Using time series data from a sensor for ML

8

1

I have the following data for a little side project. It's from an accelerometer sitting on top of a washer/dryer and I'd like it to tell me when the machine has finished.

data

x is the input data (x/y/z movement as one value), y is the label on/off

Because the x values overlap for y=1 and y=0, I was thinking of using x and a rolling 3 minute window as inputs for a SVM:

xyz60=res.xyz.resample("60S").max()
X["x"]=xyz60
X["max3"]=xyz60.rolling(window=3, min_periods=1).max()

data

Is this a good approach for this kind of problem? Are there alternatives that might produce better results?

laktak

Posted 2017-06-01T13:52:10.327

Reputation: 181

By a three-minute rolling window, do you mean that you want to use input from a three-minute window time=1, 2, 3 and then move to time=2, 3, 4, and get a label 0/1 for off/on for each window? – StatsSorceress – 2017-06-01T14:03:01.700

@StatsSorceress basically yes - I'm using a window because the x values overlap (updated) – laktak – 2017-06-01T14:12:14.987

Answers

7

You have time series data which is used to measure the acceleration.
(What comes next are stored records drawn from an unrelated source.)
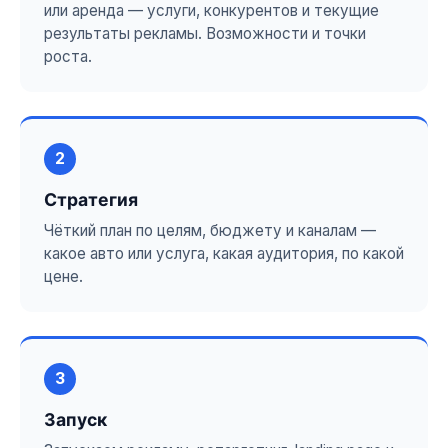
или аренда — услуги, конкурентов и текущие
результаты рекламы. Возможности и точки
роста.
2
Стратегия
Чёткий план по целям, бюджету и каналам —
какое авто или услуга, какая аудитория, по какой
цене.
3
Запуск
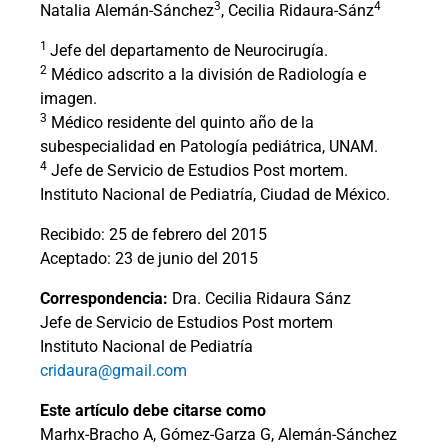
3
4
Natalia Alemán-Sánchez
, Cecilia Ridaura-Sánz
1
Jefe del departamento de Neurocirugía.
2
Médico adscrito a la división de Radiología e
imagen.
3
Médico residente del quinto año de la
subespecialidad en Patología pediátrica, UNAM.
4
Jefe de Servicio de Estudios Post mortem.
Instituto Nacional de Pediatría, Ciudad de México.
Recibido: 25 de febrero del 2015
Aceptado: 23 de junio del 2015
Correspondencia:
Dra. Cecilia Ridaura Sánz
Jefe de Servicio de Estudios Post mortem
Instituto Nacional de Pediatría
cridaura@gmail.com
Este artículo debe citarse como
Marhx-Bracho A, Gómez-Garza G, Alemán-Sánchez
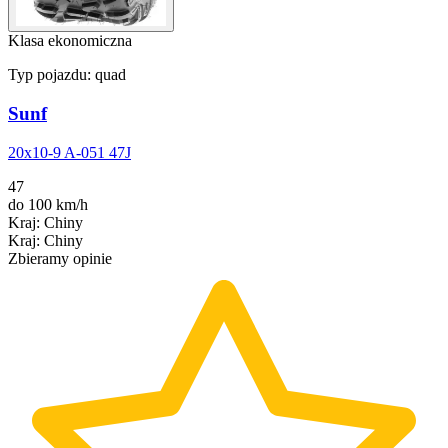
Klasa ekonomiczna
Typ pojazdu:
quad
Sunf
20x10-9 A-051 47J
47
do 100 km/h
Kraj
:
Chiny
Kraj
:
Chiny
Zbieramy opinie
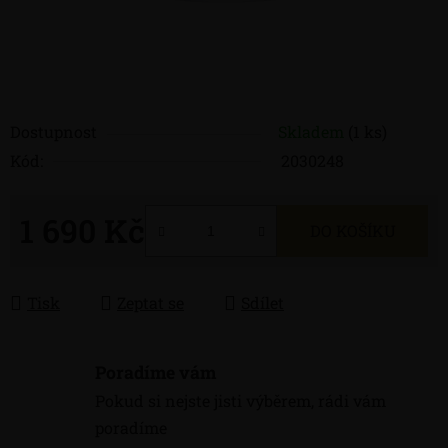
Dostupnost
Skladem
(1 ks)
Kód:
2030248
1 690 Kč
DO KOŠÍKU
Měrná cena:
Tisk
Zeptat se
Sdílet
Poradíme vám
Pokud si nejste jisti výběrem, rádi vám
poradíme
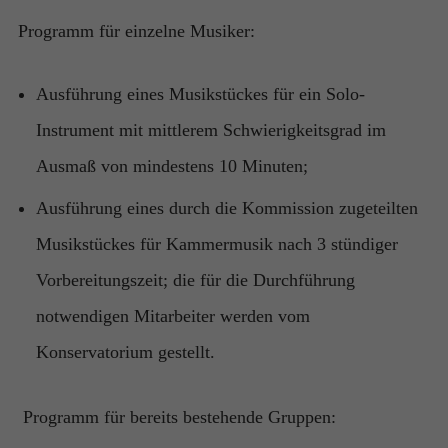
Programm für einzelne Musiker:
Notwendig
Diese
Cookies
Ausführung eines Musikstückes für ein Solo-
sind nicht
optional. Sie
Instrument mit mittlerem Schwierigkeitsgrad im
werden
Ausmaß von mindestens 10 Minuten;
benötigt,
damit die
Ausführung eines durch die Kommission zugeteilten
Website
funktioniert.
Musikstückes für Kammermusik nach 3 stündiger
Vorbereitungszeit; die für die Durchführung
Statistik
notwendigen Mitarbeiter werden vom
Damit wir die
Funktionalität
Konservatorium gestellt.
und die
Struktur der
Website
Programm für bereits bestehende Gruppen:
verbessern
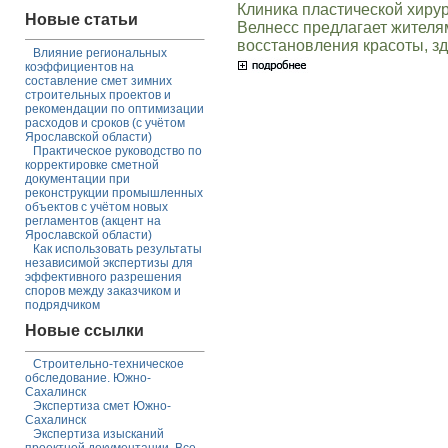
Клиника пластической хиру
Новые статьи
Велнесс предлагает жител
восстановления красоты, зд
Влияние региональных
коэффициентов на
составление смет зимних
строительных проектов и
рекомендации по оптимизации
расходов и сроков (с учётом
Ярославской области)
Практическое руководство по
корректировке сметной
документации при
реконструкции промышленных
объектов с учётом новых
регламентов (акцент на
Ярославской области)
Как использовать результаты
независимой экспертизы для
эффективного разрешения
споров между заказчиком и
подрядчиком
Новые ссылки
Строительно-техническое
обследование. Южно-
Сахалинск
Экспертиза смет Южно-
Сахалинск
Экспертиза изысканий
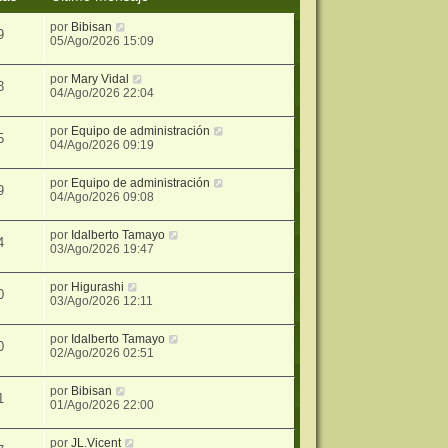
por
Bibisan
9
05/Ago/2026 15:09
por
Mary Vidal
3
04/Ago/2026 22:04
por
Equipo de administración
5
04/Ago/2026 09:19
por
Equipo de administración
9
04/Ago/2026 09:08
por
Idalberto Tamayo
4
03/Ago/2026 19:47
por
Higurashi
0
03/Ago/2026 12:11
por
Idalberto Tamayo
0
02/Ago/2026 02:51
por
Bibisan
1
01/Ago/2026 22:00
por
JL.Vicent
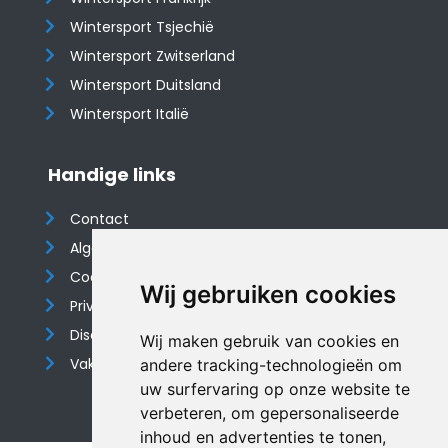
Wintersport Tsjechië
Wintersport Zwitserland
Wintersport Duitsland
Wintersport Italië
Handige links
Contact
Algemene voorwaarden
Cookieverklaring
Wij gebruiken cookies
Privacyverklaring
Disclaimer
Wij maken gebruik van cookies en
Vakantiehuis website
andere tracking-technologieën om
uw surfervaring op onze website te
verbeteren, om gepersonaliseerde
inhoud en advertenties te tonen,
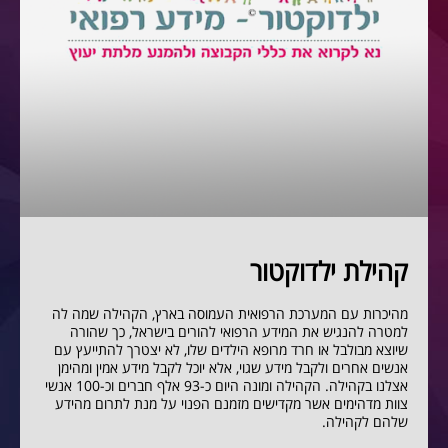
קהילת ילדוקטור
מהיכרות עם המערכת הרפואית העמוסה בארץ, הקהילה שמה לה
למטרה להנגיש את המידע הרפואי להורים בישראל, כך שהורה
שיוצא מבולבל או חרד מרופא הילדים שלו, לא יצטרך להתייעץ עם
אנשים אחרים ולקבל מידע שגוי, אלא יוכל לקבל מידע אמין ומהימן
אצלנו בקהילה. הקהילה ומונה היום כ-93 אלף חברים וכ-100 אנשי
צוות מדהימים אשר מקדישים מזמנם הפנוי על מנת לתרום מהידע
שלהם לקהילה.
You which to identify when the machine is in its nominal state (OFF) and anomalous state (ON). This problem would be best solved using anomaly detection algorithms. But, there are so many ways that you can approach this problem.

Preparing you data

All of the methods will rely on the feature extraction method you select. Assuming we continue to use the 3 sample time window as you suggested. In this algorithm you will calculate a statistic for this nominal state $y = 0$. I would suggest the mean as I assume you are already doing, take the average of the three sample resultant accelerations. You will then be left with a large number of values in a training set $S$ defined as

$S = \{s_0, s_1, ..., s_n \}$

where $s$ is the mean of the tree samples in a window. $s$ is defined as

$s_i = \frac{1}{3} \sum_{k=i-2}^{i} x_k$

where $x$ is your sample observations and $i\geq2$.

Then collect more data if it is possible with the machine active such that $y = 1$.

Now you can choose if you want to train your algorithm on a one-class dataset (pure anomlay detection). A biased dataset (anomaly detection) or a well-balanced dataset. The balance of the dataset is the ratio between the two classes in your dataset. A perfect dataset for a 2-class classifier would be 1:1. 50% of the data belonging to each class. You seem to have a biased dataset, assuming you don't want to waste a lot of electricity.

Do note that there is nothing stopping you from keeping the neighboring samples split as an instance in your dataset. For example:

$x_i$ $x_{i-1}$ $x_{i-2}$ | $y_i$

This would make a 3-dimensional input space for a specific output which is defined for the currently taken sample.


A Biased Dataset


Easy Solution

The easiest way that i would suggest. Assume you are using a single statistic to define what is happening throughout the 3 sample window. From the collected data get the maximum $s$ of your nominal points ($y=0$) and the minimum $s$ of your anomalous points ($y=1$). Then take the halfway mark between these two and use that as your threshold.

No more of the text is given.